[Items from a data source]

..............................

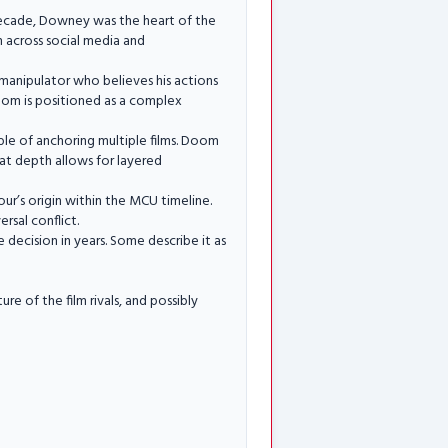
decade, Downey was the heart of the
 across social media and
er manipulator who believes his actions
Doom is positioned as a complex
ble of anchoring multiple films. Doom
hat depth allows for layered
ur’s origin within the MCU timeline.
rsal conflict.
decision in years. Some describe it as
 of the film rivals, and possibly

..............................

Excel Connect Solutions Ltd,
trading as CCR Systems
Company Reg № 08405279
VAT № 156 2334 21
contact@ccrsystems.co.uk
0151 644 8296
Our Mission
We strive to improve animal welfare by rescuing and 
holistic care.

..............................

- Your task:
After locating the line holding "Our Mission" above, output exactly that line and every line after it through the line holding "holistic care.". Include nothing else.

- Output below:
Our Mission
We strive to improve animal welfare by rescuing and 
holistic care.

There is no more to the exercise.